The late Dr. Louis Lasagna, visionary father of the field of clinical pharmacology and founder of the Tufts University Center
for the Study of Drug Development (CSDD), used to refer to the "cruel irony" of developing life-saving, breakthrough drugs
that patients cannot afford. In many respects, this conundrum is playing itself out across many major pharmaceutical markets
around the world.
Open markets, which allow for more flexible pricing strategies, offer a significant incentive to drug companies to seek approval
in that region, thereby leading to a greater number of medicines reaching the marketplace despite the fact that some of these
medicines may be unaffordable to some patients. At the other extreme, closed markets, which more closely regulate pharmaceutical
prices and reimbursement, may lead to fewer new medicines reaching the marketplace. Those products, however, may be more affordably
priced and, therefore, accessible to a greater number of patients.
The basic question for healthcare strategists and policymakers is the following: Do you want more drugs, knowing that some
patients who need them may not be able to afford them, or do you want fewer drugs, which are affordable to all?
To explore this issue, Tufts CSDD conducted a study that looked at access to cancer drugs in the United States and the European
Union and reviewed pricing and reimbursement restrictions in each region.
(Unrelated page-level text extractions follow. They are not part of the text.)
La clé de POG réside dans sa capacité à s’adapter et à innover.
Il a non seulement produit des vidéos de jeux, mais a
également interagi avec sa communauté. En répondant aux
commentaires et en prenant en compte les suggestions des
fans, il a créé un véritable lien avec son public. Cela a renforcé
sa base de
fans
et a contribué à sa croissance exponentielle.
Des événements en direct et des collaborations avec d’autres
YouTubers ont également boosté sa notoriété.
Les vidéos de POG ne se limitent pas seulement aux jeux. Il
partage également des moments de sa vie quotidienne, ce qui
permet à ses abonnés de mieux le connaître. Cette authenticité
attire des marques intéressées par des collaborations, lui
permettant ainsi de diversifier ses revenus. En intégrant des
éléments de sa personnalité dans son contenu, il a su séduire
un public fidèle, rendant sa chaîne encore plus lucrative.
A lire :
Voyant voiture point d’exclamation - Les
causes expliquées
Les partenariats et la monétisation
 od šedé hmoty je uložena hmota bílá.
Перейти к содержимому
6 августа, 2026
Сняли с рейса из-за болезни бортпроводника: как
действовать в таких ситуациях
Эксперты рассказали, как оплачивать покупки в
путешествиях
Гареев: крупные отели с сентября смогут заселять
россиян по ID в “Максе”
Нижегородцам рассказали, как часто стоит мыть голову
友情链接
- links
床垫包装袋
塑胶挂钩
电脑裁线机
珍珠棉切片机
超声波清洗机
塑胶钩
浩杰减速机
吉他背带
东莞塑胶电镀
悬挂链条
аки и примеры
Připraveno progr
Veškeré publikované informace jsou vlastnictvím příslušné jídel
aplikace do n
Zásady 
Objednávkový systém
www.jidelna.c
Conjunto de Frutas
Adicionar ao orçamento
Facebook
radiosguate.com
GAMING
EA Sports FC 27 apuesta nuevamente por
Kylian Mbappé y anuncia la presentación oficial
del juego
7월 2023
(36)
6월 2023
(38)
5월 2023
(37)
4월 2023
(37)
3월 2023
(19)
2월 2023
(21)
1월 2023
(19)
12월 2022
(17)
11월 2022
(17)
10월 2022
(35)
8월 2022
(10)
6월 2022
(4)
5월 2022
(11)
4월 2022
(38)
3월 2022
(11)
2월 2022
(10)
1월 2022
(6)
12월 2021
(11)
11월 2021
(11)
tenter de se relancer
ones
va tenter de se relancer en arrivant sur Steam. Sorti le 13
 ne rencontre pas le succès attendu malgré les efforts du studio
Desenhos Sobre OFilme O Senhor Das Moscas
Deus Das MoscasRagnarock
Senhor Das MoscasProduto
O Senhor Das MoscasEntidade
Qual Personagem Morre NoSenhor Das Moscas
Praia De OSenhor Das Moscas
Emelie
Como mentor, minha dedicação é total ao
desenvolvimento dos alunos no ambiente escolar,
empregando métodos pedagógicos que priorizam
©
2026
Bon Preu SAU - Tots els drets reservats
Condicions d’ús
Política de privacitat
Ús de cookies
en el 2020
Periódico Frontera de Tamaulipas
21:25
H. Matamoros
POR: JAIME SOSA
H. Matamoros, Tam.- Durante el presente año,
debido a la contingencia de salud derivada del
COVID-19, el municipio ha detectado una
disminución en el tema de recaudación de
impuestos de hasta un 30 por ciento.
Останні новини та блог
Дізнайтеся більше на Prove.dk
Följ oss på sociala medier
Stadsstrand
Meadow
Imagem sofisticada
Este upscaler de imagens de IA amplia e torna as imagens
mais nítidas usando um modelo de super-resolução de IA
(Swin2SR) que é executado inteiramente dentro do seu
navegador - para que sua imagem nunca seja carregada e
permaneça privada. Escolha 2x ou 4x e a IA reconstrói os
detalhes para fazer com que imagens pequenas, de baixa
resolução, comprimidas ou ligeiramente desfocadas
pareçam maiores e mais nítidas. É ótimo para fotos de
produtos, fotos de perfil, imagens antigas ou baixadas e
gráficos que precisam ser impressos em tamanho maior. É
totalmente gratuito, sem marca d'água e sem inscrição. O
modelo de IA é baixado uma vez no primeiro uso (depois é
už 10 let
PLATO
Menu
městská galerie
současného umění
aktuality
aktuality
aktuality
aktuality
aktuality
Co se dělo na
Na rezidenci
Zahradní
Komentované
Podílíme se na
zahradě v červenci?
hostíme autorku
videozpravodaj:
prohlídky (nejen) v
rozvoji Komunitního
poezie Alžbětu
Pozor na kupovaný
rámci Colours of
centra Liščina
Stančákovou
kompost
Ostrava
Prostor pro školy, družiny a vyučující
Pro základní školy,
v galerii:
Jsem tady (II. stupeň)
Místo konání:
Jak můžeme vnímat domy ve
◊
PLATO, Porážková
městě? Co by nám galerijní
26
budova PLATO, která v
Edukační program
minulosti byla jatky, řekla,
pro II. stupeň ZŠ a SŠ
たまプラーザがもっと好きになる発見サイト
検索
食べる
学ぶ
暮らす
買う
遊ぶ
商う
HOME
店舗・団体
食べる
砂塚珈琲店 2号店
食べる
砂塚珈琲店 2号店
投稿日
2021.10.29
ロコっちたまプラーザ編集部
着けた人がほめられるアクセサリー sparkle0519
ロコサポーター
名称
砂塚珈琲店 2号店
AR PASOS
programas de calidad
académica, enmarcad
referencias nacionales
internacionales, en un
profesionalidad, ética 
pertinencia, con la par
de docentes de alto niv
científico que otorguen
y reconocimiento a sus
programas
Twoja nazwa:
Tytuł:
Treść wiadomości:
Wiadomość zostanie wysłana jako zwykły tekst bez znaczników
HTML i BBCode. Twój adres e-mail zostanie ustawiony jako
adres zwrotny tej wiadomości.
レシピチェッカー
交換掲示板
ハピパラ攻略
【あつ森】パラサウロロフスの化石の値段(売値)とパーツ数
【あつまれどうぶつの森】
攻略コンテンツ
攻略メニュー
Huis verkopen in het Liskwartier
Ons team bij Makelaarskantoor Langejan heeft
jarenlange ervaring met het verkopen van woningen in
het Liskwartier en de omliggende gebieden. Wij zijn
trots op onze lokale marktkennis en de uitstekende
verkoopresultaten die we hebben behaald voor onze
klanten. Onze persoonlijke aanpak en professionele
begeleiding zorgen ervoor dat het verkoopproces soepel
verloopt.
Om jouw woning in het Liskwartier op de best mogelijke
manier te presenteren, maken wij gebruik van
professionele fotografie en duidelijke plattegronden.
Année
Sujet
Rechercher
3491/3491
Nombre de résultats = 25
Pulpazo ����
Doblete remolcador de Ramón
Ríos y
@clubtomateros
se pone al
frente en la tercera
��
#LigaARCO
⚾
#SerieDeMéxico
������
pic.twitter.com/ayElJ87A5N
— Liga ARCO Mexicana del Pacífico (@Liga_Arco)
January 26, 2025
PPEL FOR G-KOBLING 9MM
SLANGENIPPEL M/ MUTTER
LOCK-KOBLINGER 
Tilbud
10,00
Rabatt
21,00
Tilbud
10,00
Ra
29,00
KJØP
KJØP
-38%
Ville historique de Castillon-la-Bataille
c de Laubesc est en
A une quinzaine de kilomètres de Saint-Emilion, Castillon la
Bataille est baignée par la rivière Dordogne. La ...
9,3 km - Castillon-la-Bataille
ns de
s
The findings of the study, which was led by a co-author
of this article, Joshua Cohen, were published in a recent issue of Tufts CSDD Impact Report (1).
Briefly, the study found that in the past decade, FDA approved more cancer drugs than its European counterpart, EMA, and for
those drugs approved in both markets, FDA approved them more quickly. Moreover, third-party payers in the US, both private
and public, approved a larger percentage of marketed drugs for reimbursement, but with a much higher patient-cost sharing
than in Europe. In contrast, whereas fewer cancer drugs were approved in Europe, the prices of those drugs were, on average,
9% lower than in the US.
Although the study did not assess whether better access to the newest cancer drugs led to better health outcomes, the results
highlight a key challenge for policy makers. Given that the annual tally of relatively expensive new cancer drugs is increasing,
reimbursement will continue to be a significant concern in all healthcare systems. In this regard, policymakers may be well
served by cautiously drawing lessons from the experiences, both positive and negative, of systems that have integrated economic
evaluations into the prescribing and reimbursement decision-making process.